The language used is a bit dated, but I could see what Ben Elton was doing. I am possibility a bit sensitive about the wrod 'spastic' since I am challenged by spasticity each day.

Anne Stewart
Read this a few times - loved it every time
Sieats
poor compared to the others of his ive read, like most of his novels he has chosen a section of society and attempted to comedically dramatise the extreme result of societies failings and explore the worst possibilities of what is possible. However here i think he chose unwisely, the book is simply written with lightweight characters (apart from Geoffrey). The subject matter is also boring, traffic jams are boring and this is in essence the basis for the whole novel. Popcorn or Dead Famous are m ...more
Sally Walsh
He never fails. Fascinating idea and brilliant twist at the end.
Shona
Having read many of his other books I was slightly disappointed by this particular novel.
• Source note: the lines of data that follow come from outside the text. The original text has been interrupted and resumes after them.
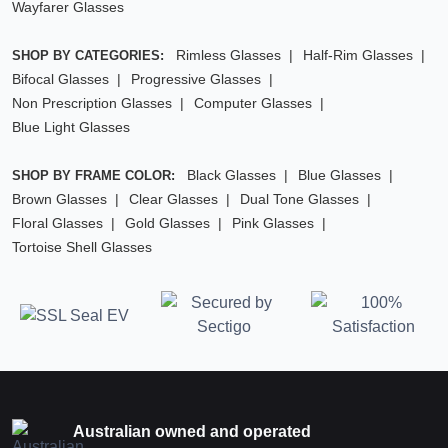
Wayfarer Glasses
Rimless Glasses
Half-Rim Glasses
SHOP BY CATEGORIES:
Bifocal Glasses
Progressive Glasses
Non Prescription Glasses
Computer Glasses
Blue Light Glasses
Black Glasses
Blue Glasses
SHOP BY FRAME COLOR:
Brown Glasses
Clear Glasses
Dual Tone Glasses
Floral Glasses
Gold Glasses
Pink Glasses
Tortoise Shell Glasses
Australian owned and operated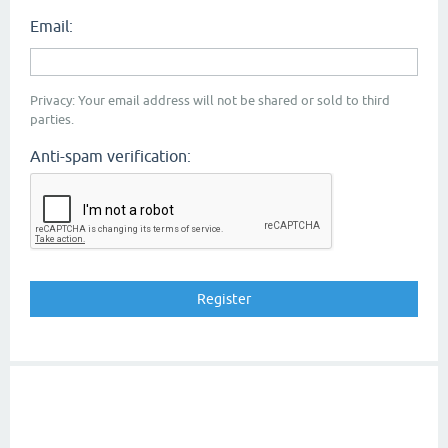
Email:
Privacy: Your email address will not be shared or sold to third
parties.
Anti-spam verification: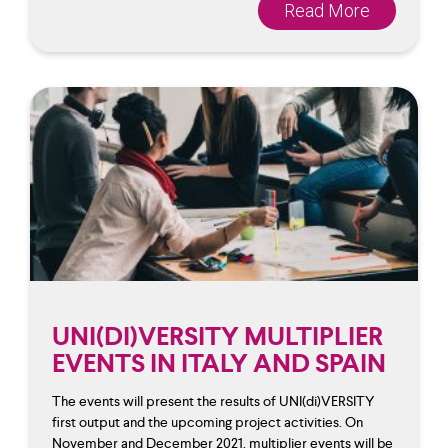
Read More
UNI(DI)VERSITY MULTIPLIER
EVENTS IN ITALY AND SPAIN
The events will present the results of UNI(di)VERSITY
first output and the upcoming project activities. On
November and December 2021, multiplier events will be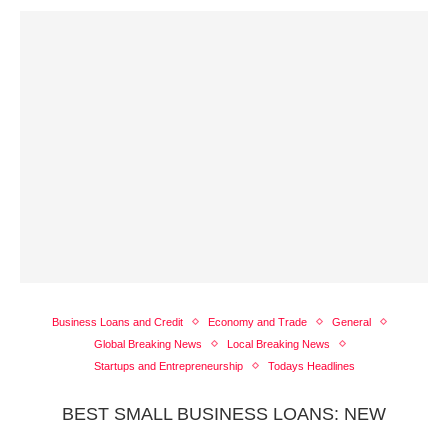
Business Loans and Credit
Economy and Trade
General
Global Breaking News
Local Breaking News
Startups and Entrepreneurship
Todays Headlines
BEST SMALL BUSINESS LOANS: NEW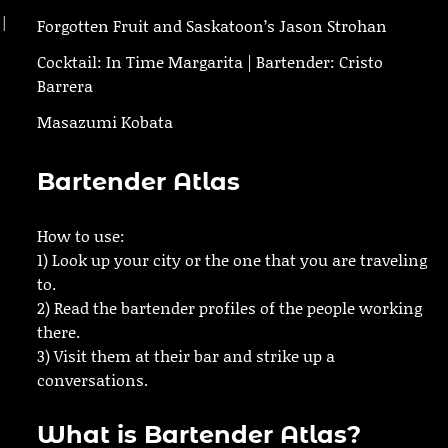
 |
Forgotten Fruit and Saskatoon’s Jason Strohan
Cocktail: In Time Margarita | Bartender: Cristo
Barrera
Masazumi Kobata
Bartender Atlas
How to use:
1) Look up your city or the one that you are traveling
to.
2) Read the bartender profiles of the people working
there.
3) Visit them at their bar and strike up a
conversations.
What is Bartender Atlas?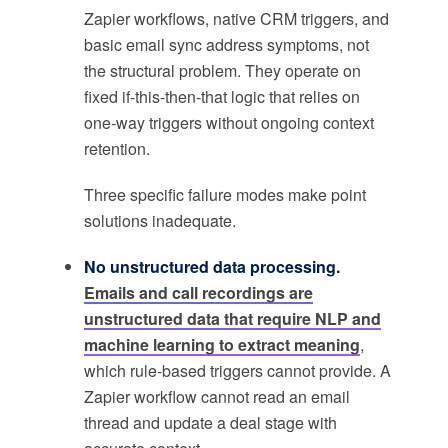
Zapier workflows, native CRM triggers, and
basic email sync address symptoms, not
the structural problem. They operate on
fixed if-this-then-that logic that relies on
one-way triggers without ongoing context
retention.
Three specific failure modes make point
solutions inadequate.
No unstructured data processing.
Emails and call recordings are
unstructured data that require NLP and
machine learning to extract meaning
,
which rule-based triggers cannot provide. A
Zapier workflow cannot read an email
thread and update a deal stage with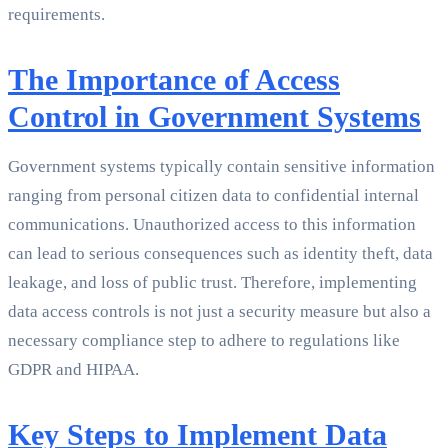
requirements.
The Importance of Access
Control in Government Systems
Government systems typically contain sensitive information
ranging from personal citizen data to confidential internal
communications. Unauthorized access to this information
can lead to serious consequences such as identity theft, data
leakage, and loss of public trust. Therefore, implementing
data access controls is not just a security measure but also a
necessary compliance step to adhere to regulations like
GDPR and HIPAA.
Key Steps to Implement Data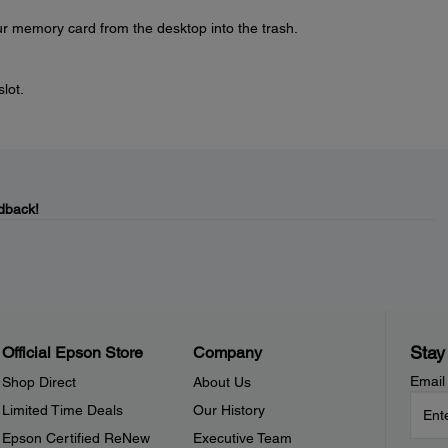
r memory card from the desktop into the trash.
slot.
dback!
Stay
Official Epson Store
Company
Email
Shop Direct
About Us
Limited Time Deals
Our History
Epson Certified ReNew
Executive Team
This is not to say that I didn't enjoy it, it is just that compared to the others this one was a bit far fetched and lacking in as much humour as the others.

The first half of the novel was slow and lacking in much excitement but things started to get quite gripping towards the last 100 or so pages.

Not a serious read but would be ok as a holiday read.
Anita
Ben Elton is a lovely, funny person. This is not his best book.
It feels as though he wrote a list of issues he wanted to say something about, thought of some humour to make his point, and then wove it into a narrative. The narrative is cluttered with too many issues. The point he wants to make that he gets spot on is making our two disabled heroes brave, loveable and coping well with an unfriendly world.
Tanvir Muntasim
Who knew you could write an uproariously funny novel on traffic jams? Ben Elton does it with flair and aplomb and highlights the absurdity of considering the private car to be synonimous with a means for freedom. Crammed full of one liners that never deviate from emphasising the seriousness of the issue covered. Recommended for social conscious readers who like their reading laced with black humor.
Donna
I have never picked up a new book and author and put them down after only an hour after starting! But with Ben Elton I had to. I'm not saying it was bad, it was just not what I enjoy. It felt a bit manic and silly. It would appeal to many I am sure, otherwise he wouldn't be so successful! I am not rating this book as I don't think it would be fair.
Nicki
First attempt at reading this book I couldn't get past the first couple of chapters, the story line wasn't interesting me in the slightest. When I had a break, came back and started again I found it so much easier to get into and got really into the plot. Only grumble I have against this book is the abrupt ending.
notgettingenough
Just because words are free and there probably isn't ever going to be a world shortage, doesn't mean one should go about using them willy nilly. Way, way, way too words, Elton's books. Presumably he's being paid by the page.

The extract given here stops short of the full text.